商務省、1月からのRCEP協定発効に向けて準備整う
(タイ)
バンコク発
2021年12月27日
タイ商務省外国貿易局(DFT)のチュティナン・シリヤーノン副局長は12月15日、2022年1月1日から地域的な包括的経済連携(RCEP)協定が、ブルネイ、カンボジア、ラオス、シンガポール、タイ、ベトナム、オーストラリア、ニュージーランド、中国、日本の加盟10カ国の間で、正式に発効することを発表した。それに伴い、DFTは2021年12月16日に利用方法などに関するウェビナーを実施した。DFTは、RCEP協定の原産地証明書(C/O)であるフォームRCEPや自己証明制度を管轄している。
フォームRCEPの発行基準や必要手続きは、12月8日付のDFT通知に記載されている。フォームRCEPの発給は、電子署名・シール(ESS)システムを通じて行われる予定で、利用フローの詳細は12月22日付のDFT発表で確認ができる。DFTは12月16日に、事業者向けに試用版のフォームRCEP発給申請システムを公開した。事業者は、RCEP協定の利用検討に当たって同システムを事前に操作することが可能で、2022年1月4日からフォームRCEPの発給申請を行うことができる。
原産性を確認するための原産地規則検認システム(ROVERs)については、RCEP協定への対応が済んでおり、既存のFTAと同様に必要書類を添付して申請するかたちとなる。ただし、ベトナム、中国、日本向けの輸出の場合、輸出者はDFT通知に添付された物品リストを参照し、輸出品が追加の原産地確認要件の対象となるか確認する必要がある。
また、自己証明制度に向けた認定輸出者登録も2021年12月16日から開始された。物品の原産性を自己申告(Declaration of Origin:DO)する場合は、DFT通知に規定された要件〔ASEANワイド自己証明(AWSC)制度の利用実績、またはRCEP協定締約国に輸出するに当たってのC/O申請実績など〕を順守する必要がある。認定輸出者は2022年1月1日から自己証明を利用でき、登録は2年間有効となっている。
タイにおけるRCEPの原産性証明方法としては、フォームRCEPによる第三者証明、もしくは認定輸出者によるDOとなっている。

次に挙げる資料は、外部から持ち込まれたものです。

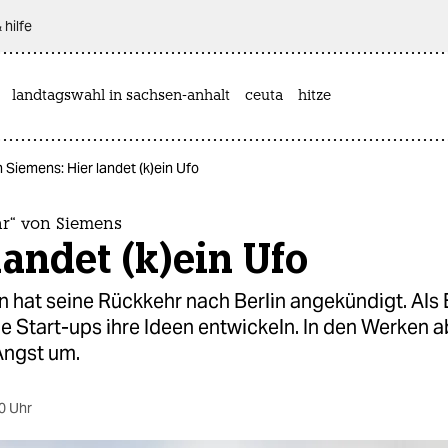
 hilfe
landtagswahl in sachsen-anhalt
ceuta
hitze
 Siemens: Hier landet (k)ein Ufo
hr“ von Siemens
landet (k)ein Ufo
 hat seine Rückkehr nach Berlin angekündigt. Als 
e Start-ups ihre Ideen entwickeln. In den Werken a
Angst um.
0 Uhr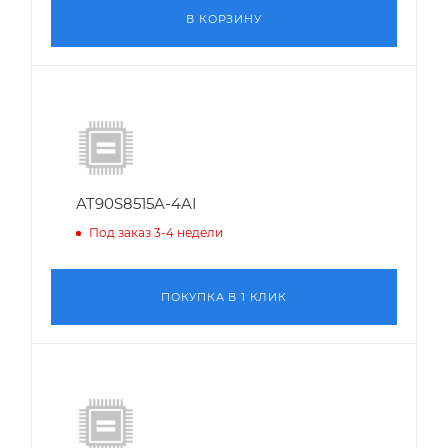
В КОРЗИНУ
AT90S8515A-4AI
Под заказ 3-4 недели
ПОКУПКА В 1 КЛИК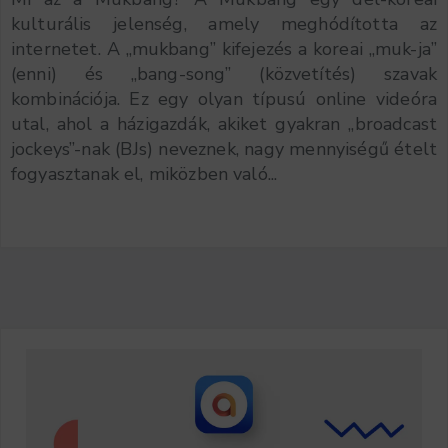
kulturális jelenség, amely meghódította az
internetet. A „mukbang” kifejezés a koreai „muk-ja”
(enni) és „bang-song” (közvetítés) szavak
kombinációja. Ez egy olyan típusú online videóra
utal, ahol a házigazdák, akiket gyakran „broadcast
jockeys”-nak (BJs) neveznek, nagy mennyiségű ételt
fogyasztanak el, miközben való...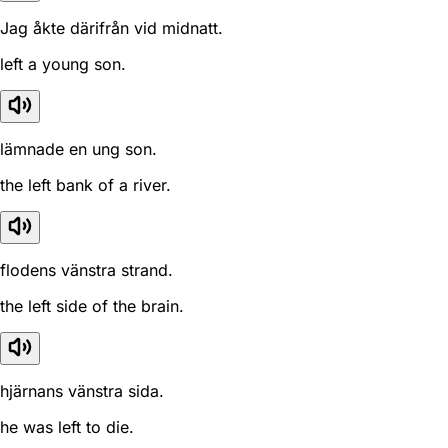
Jag åkte därifrån vid midnatt.
left a young son.
lämnade en ung son.
the left bank of a river.
flodens vänstra strand.
the left side of the brain.
hjärnans vänstra sida.
he was left to die.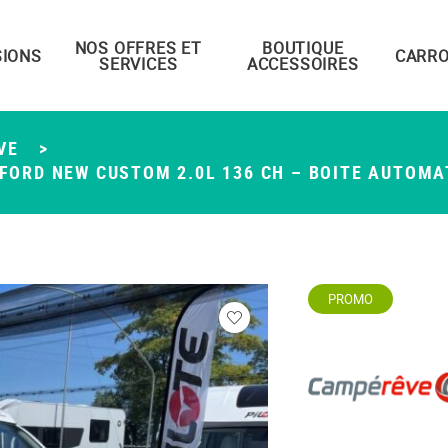
NOS OFFRES ET
BOUTIQUE
IONS
CARRO
SERVICES
ACCESSOIRES
VE
>
ORD NEW CUSTOM 2.0L 136 CH – BOITE AUTOMATI
PROMO
Veuillez
vous
connecter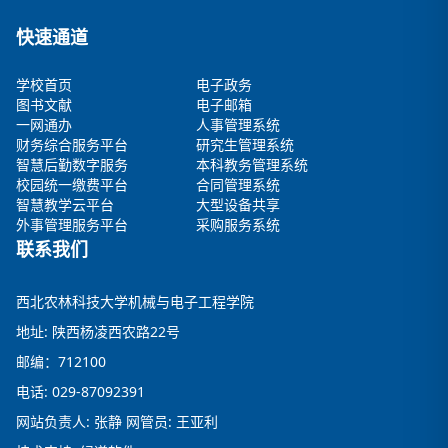
快速通道
学校首页
电子政务
图书文献
电子邮箱
一网通办
人事管理系统
财务综合服务平台
研究生管理系统
智慧后勤数字服务
本科教务管理系统
校园统一缴费平台
合同管理系统
智慧教学云平台
大型设备共享
外事管理服务平台
采购服务系统
联系我们
西北农林科技大学机械与电子工程学院
地址: 陕西杨凌西农路22号
邮编：712100
电话: 029-87092391
网站负责人: 张静 网管员: 王亚利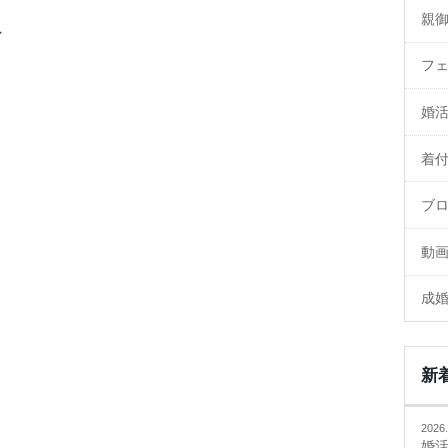
親
、
フ
婚
着
ブ
動
成
新
2026.
婚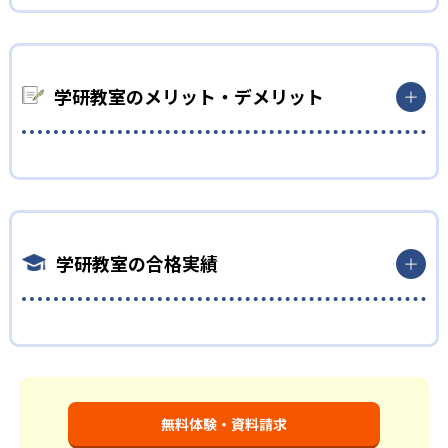
勉強全体の底力を上げたい人向け
り学習したり、余裕がある場合はどんどん先取り学習を進めた
学研教室は、生徒の「わかった！」を重視する形で個別指導を
りすることも可能である。
行っている。無理なく学習を進められるよう「無学年方式」を
02
採用しており、わからない問題がある場合は立ち止まってじっく
学研教室のメリット・デメリット
生徒それぞれに最適化された学習計画を設計
りと学習することができる。また、覚えた知識の量などで測り
やすい「見える力」だけでなく、学習に取り組む根気や意欲な
学研教室の個別指導では、生徒一人ひとりの学力／適性をしっ
ど「見えない力」の育成も重視。そのため、勉強全体の底力の
かり把握した上で学習の出発点を定め、生徒に最適化された学
ようなものを向上させたい人に向いている。
習計画を設計する。また、生徒それぞれに最適な教材を提供す
出典：学研教室 公式サイト
算数（数学）と国語の基礎力を上げたい人向け
ると共に、適切なアドバイスも実施。少しずつレベルアップす
どんなメリットがある？
るスモールステップの教材となっているので、つまずくことな
学研教室では、算数（数学）と国語を全ての教科の基礎になる
く、無理なく無駄なく学習ができる。「自分から進んで学習す
ものと考え、その指導を重視している。算数（数学）では筋道
学研教室の合格実績
学研教室が持つ最大のメリットは、学研の教材開発ノウハウを
る」姿勢や態度の育成も重視している。
を立てて考える力の育成を、国語では全ての学力の土台となる
結集して制作した学習教材を使用している点だ。この教材は、
「読む力」「書く力」の育成に力を入れている。また、この2教
03
週2回の教室学習と毎日の家庭学習
学習指導要領の内容を全てカバーしており、学校の勉強がよくわ
科を切り離さず、くり返し学習と毎日の家庭学習で学習させて
学研教室の合格実績は？
かるというもの。基礎から応用まで、少しずつステップアップ
いる。そのため、算数（数学）と国語の基礎力を上げたい人に
学研教室では、週2回の教室学習と毎日の家庭学習（宿題学習）
しながら身につけることができ、基礎固めから先取り学習まで
向いている。
学研教室の合格実績は、公式サイトでは公開されていない。
の相乗効果を活かす形で生徒の学力向上を進める。週2回の教室
対応している。算数と国語を重視すると共に、幼児・小学校低
長時間の勉強が苦手な人向け
学習において指導者は、生徒の様子を観察しながら学習指導と
学年から外国語活動の学習にも対応。中学校英語の準備や高校
学習管理を実施。教室学習日以外の日のために自宅学習用の教
入試向けの英語力育成にも対応している。
無料体験・資料請求
学研教室では、小学生については、1回の学習時間を30～50分程
材も提供し、学習の習慣化と学力の定着を図っている。進度が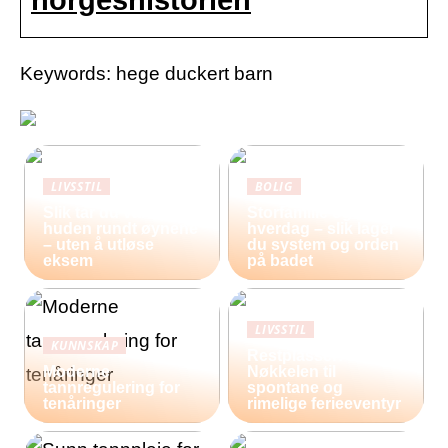
Keywords: hege duckert barn
LIVSSTIL
BOLIG
Slik tar du vare på
Storfamilie og
huden rundt øynene
hverdag – slik lager
– uten å utløse
du system og orden
eksem
på badet
LIVSSTIL
KUNNSKAP
Restplasser:
Moderne
Nøkkelen til
tannregulering for
spontane og
tenåringer
rimelige ferieeventyr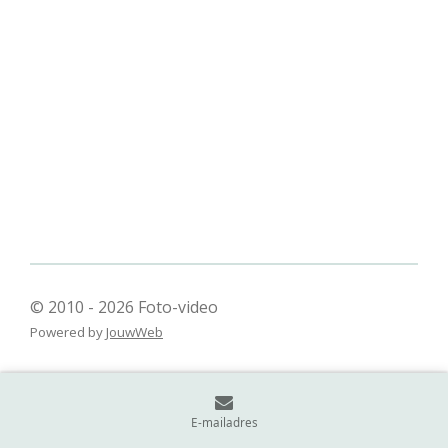
© 2010 - 2026 Foto-video
Powered by
JouwWeb
E-mailadres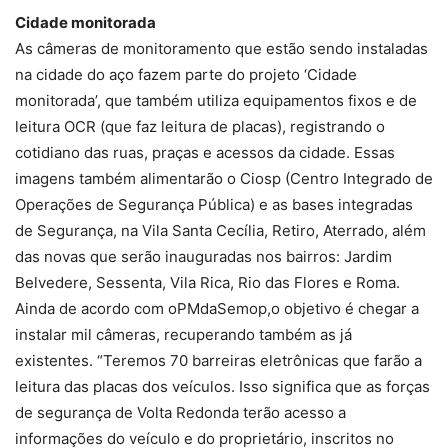
Cidade monitorada
As câmeras de monitoramento que estão sendo instaladas
na cidade do aço fazem parte do projeto ‘Cidade
monitorada’, que também utiliza equipamentos fixos e de
leitura OCR (que faz leitura de placas), registrando o
cotidiano das ruas, praças e acessos da cidade. Essas
imagens também alimentarão o Ciosp (Centro Integrado de
Operações de Segurança Pública) e as bases integradas
de Segurança, na Vila Santa Cecília, Retiro, Aterrado, além
das novas que serão inauguradas nos bairros: Jardim
Belvedere, Sessenta, Vila Rica, Rio das Flores e Roma.
Ainda de acordo com oPMdaSemop,o objetivo é chegar a
instalar mil câmeras, recuperando também as já
existentes. “Teremos 70 barreiras eletrônicas que farão a
leitura das placas dos veículos. Isso significa que as forças
de segurança de Volta Redonda terão acesso a
informações do veículo e do proprietário, inscritos no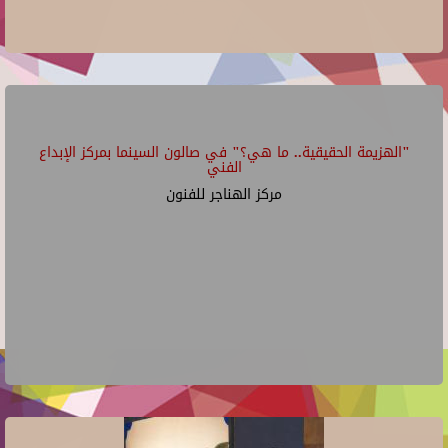
"الهزيمة الحقيقية.. ما هي؟" في صالون السينما بمركز الإبداع
الفني
مركز الهناجر للفنون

フォームRCEPの表面には17の欄があり、裏面には15項目の記載がある。従来のC/Oと異なる特徴は以下のとおり。
- 第3欄:生産者名、住所、国名
- 第9欄:物品のHSコード(6桁レベル)(第8欄「物品の摘要」から分離)
- 第10欄:原産性の基準
- 第11欄:RCEP原産国
- 第14欄:備考(第8欄と分離して記載)
輸出者は発給申請に当たって、輸出品のHSコード(HS2012)と品目別規則(PSR)を確認する必要がある。その他、僅少の非原産材料(デミニマス)ルールや、累積(締約国間ロールアップ)制度については、ジェトロのRCEP協定解説書を参照。